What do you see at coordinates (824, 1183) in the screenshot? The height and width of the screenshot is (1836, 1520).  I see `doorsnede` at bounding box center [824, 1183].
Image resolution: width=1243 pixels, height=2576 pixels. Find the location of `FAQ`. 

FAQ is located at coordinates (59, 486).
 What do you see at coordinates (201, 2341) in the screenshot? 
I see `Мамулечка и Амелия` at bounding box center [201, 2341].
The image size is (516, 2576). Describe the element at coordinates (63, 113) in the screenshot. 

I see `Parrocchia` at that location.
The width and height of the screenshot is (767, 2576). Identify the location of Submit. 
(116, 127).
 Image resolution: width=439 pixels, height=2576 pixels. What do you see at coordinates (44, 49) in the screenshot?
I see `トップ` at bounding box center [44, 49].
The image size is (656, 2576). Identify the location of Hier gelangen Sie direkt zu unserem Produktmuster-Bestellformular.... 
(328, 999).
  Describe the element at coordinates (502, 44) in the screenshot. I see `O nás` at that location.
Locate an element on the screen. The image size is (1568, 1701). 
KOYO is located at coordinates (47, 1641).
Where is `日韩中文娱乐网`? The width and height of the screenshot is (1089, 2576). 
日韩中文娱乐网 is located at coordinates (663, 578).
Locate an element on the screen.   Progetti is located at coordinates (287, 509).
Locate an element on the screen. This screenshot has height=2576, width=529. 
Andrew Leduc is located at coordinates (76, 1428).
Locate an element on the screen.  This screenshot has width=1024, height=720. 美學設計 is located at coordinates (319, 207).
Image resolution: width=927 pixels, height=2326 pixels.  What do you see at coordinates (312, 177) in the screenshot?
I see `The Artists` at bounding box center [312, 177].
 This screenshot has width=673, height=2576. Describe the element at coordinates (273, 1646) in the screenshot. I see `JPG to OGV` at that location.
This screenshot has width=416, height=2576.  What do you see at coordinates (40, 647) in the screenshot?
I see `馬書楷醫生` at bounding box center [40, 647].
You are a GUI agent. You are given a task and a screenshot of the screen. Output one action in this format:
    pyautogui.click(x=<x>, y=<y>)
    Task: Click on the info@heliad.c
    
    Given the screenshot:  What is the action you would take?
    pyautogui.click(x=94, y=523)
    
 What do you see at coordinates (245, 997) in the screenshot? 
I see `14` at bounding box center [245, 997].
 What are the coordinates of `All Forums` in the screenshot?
....
- **WHAT YOU HAVE TO DO**: Every single entry is to be retyped exactly.

- **RESULT BELOW**:
What do you see at coordinates (824, 1183) in the screenshot? The height and width of the screenshot is (1836, 1520).  I see `doorsnede` at bounding box center [824, 1183].
Image resolution: width=1243 pixels, height=2576 pixels. Find the location of `FAQ`. 

FAQ is located at coordinates (59, 486).
 What do you see at coordinates (201, 2341) in the screenshot? 
I see `Мамулечка и Амелия` at bounding box center [201, 2341].
The image size is (516, 2576). Describe the element at coordinates (63, 113) in the screenshot. 

I see `Parrocchia` at that location.
The width and height of the screenshot is (767, 2576). Identify the location of Submit. 
(116, 127).
 Image resolution: width=439 pixels, height=2576 pixels. What do you see at coordinates (44, 49) in the screenshot?
I see `トップ` at bounding box center [44, 49].
The image size is (656, 2576). Identify the location of Hier gelangen Sie direkt zu unserem Produktmuster-Bestellformular.... 
(328, 999).
  Describe the element at coordinates (502, 44) in the screenshot. I see `O nás` at that location.
Locate an element on the screen. The image size is (1568, 1701). 
KOYO is located at coordinates (47, 1641).
Where is `日韩中文娱乐网`? The width and height of the screenshot is (1089, 2576). 
日韩中文娱乐网 is located at coordinates (663, 578).
Locate an element on the screen.   Progetti is located at coordinates (287, 509).
Locate an element on the screen. This screenshot has height=2576, width=529. 
Andrew Leduc is located at coordinates (76, 1428).
Locate an element on the screen.  This screenshot has width=1024, height=720. 美學設計 is located at coordinates (319, 207).
Image resolution: width=927 pixels, height=2326 pixels.  What do you see at coordinates (312, 177) in the screenshot?
I see `The Artists` at bounding box center [312, 177].
 This screenshot has width=673, height=2576. Describe the element at coordinates (273, 1646) in the screenshot. I see `JPG to OGV` at that location.
This screenshot has width=416, height=2576.  What do you see at coordinates (40, 647) in the screenshot?
I see `馬書楷醫生` at bounding box center [40, 647].
You are a GUI agent. You are given a task and a screenshot of the screen. Output one action in this format:
    pyautogui.click(x=<x>, y=<y>)
    Task: Click on the info@heliad.c
    
    Given the screenshot:  What is the action you would take?
    pyautogui.click(x=94, y=523)
    
 What do you see at coordinates (245, 997) in the screenshot? 
I see `14` at bounding box center [245, 997].
 What are the coordinates of `All Forums` in the screenshot?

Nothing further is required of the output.